Linear Regression Bias

A Linear Regression Bias is a coefficient of the linear regression function that is a constant term that corresponds to the point that intercepts from the x-origin.

AKA: Intercept Term, Offset Term, Bias Term.
Example(s):
- [math]\displaystyle{ y'=b+w_1x_1+w_2x_2+\cdots+w_nx_n }[/math], where [math]\displaystyle{ b }[/math] is the bias.
- …
Counter-Example(s)
See: Unbiased Estimator, Biased Estimator, Risk, Sample Standard Deviation, Statistics, Estimator, Expected Value, Median, Consistent Estimator , Unbiased Estimation of Standard Deviation, Loss Function, Mean Squared Error, Shrinkage Estimator.

References

(Google ML Glossary, 2018) ⇒ (2008). bias. In: Machine Learning Glossary https://developers.google.com/machine-learning/glossary/ Retrieved: 2018-05-13.
- QUOTE: An intercept or offset from an origin. Bias (also known as the bias term) is referred to as [math]\displaystyle{ b }[/math] or [math]\displaystyle{ w_0 }[/math] in machine learning models. For example, bias is the [math]\displaystyle{ b }[/math] in the following formula:
  [math]\displaystyle{ y'=b+w_1x_1+w_2x_2+\cdots+w_nx_n }[/math]
  Not to be confused with prediction bias.

(Scikit Learn, 2017) ⇒ http://scikit-learn.org/stable/modules/linear_model.html Retrieved: 2017-30-07.
- QUOTE: The following are a set of methods intended for regression in which the target value is expected to be a linear combination of the input variables. In mathematical notion, if [math]\displaystyle{ \hat{y} }[/math] is the predicted value.
  [math]\displaystyle{ \hat{y}(w, x) = w_0 + w_1 x_1 + \cdots + w_p x_p }[/math]
  Across the module, we designate the vector [math]\displaystyle{ w = (w_1,\cdots, w_p) }[/math] as coef_ and [math]\displaystyle{ w_0 }[/math] as intercept_.

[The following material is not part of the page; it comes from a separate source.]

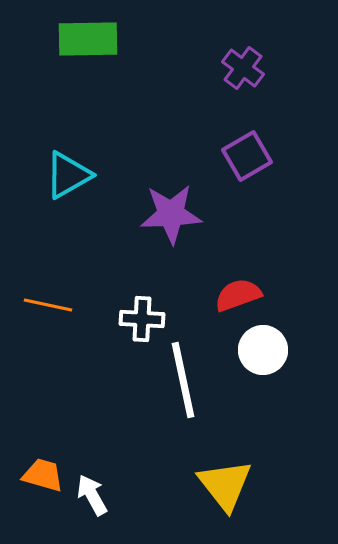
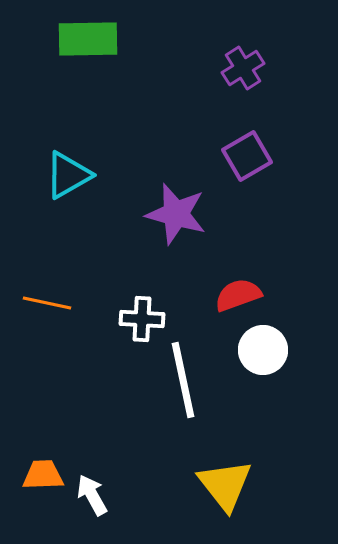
purple cross: rotated 21 degrees clockwise
purple star: moved 5 px right; rotated 18 degrees clockwise
orange line: moved 1 px left, 2 px up
orange trapezoid: rotated 18 degrees counterclockwise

(Quadrianto & Buntine, 2017) ⇒ Novi Quadrianto and Wray L. Buntine (2017). "Linear Regression". In: Sammut C., Webb G.I. (eds) Encyclopedia of Machine Learning and Data Mining. Springer, Boston, MA
- QUOTE: : Note that the function is a linear function of the weight vector [math]\displaystyle{ w }[/math]. The simplest form of the linear parametric model is when [math]\displaystyle{ \phi(x_i)=x_i\,\in \mathbb{R}^d }[/math], that is, the model is also linear with respect to the input variables, [math]\displaystyle{ f(x_i ) : = w_0 + w_1x_{i1} + \cdots + w_d x_{id} }[/math]. Here the weight [math]\displaystyle{ w_0 }[/math] allows for any constant offset in the data. With general basis functions such as polynomials, exponentials, sigmoids, or even more sophisticated Fourier or wavelets bases, we can obtain a regression function which is nonlinear with respect to the input variables although still linear with respect to the parameters.

(Wikipedia, 2009) ⇒ http://en.wikipedia.org/wiki/Simple_linear_regression
- Given a sample [math]\displaystyle{ (Y_i, X_i), \, i = 1, \ldots, n }[/math], the regression model is given by
  - [math]\displaystyle{ Y_i = a + bX_i + \varepsilon_i }[/math]
- Where [math]\displaystyle{ Y_i }[/math] is the dependent variable, [math]\displaystyle{ a }[/math] is the [math]\displaystyle{ y }[/math] intercept, [math]\displaystyle{ b }[/math] is the gradient or slope of the line, [math]\displaystyle{ X_i }[/math] is independent variable and [math]\displaystyle{ \varepsilon_i }[/math] is a random term associated with each observation.
- The linear relationship between the two variables (i.e. dependent and independent) can be measured using a correlation coefficient e.g. the Pearson Product Moment Correlation Coefficient.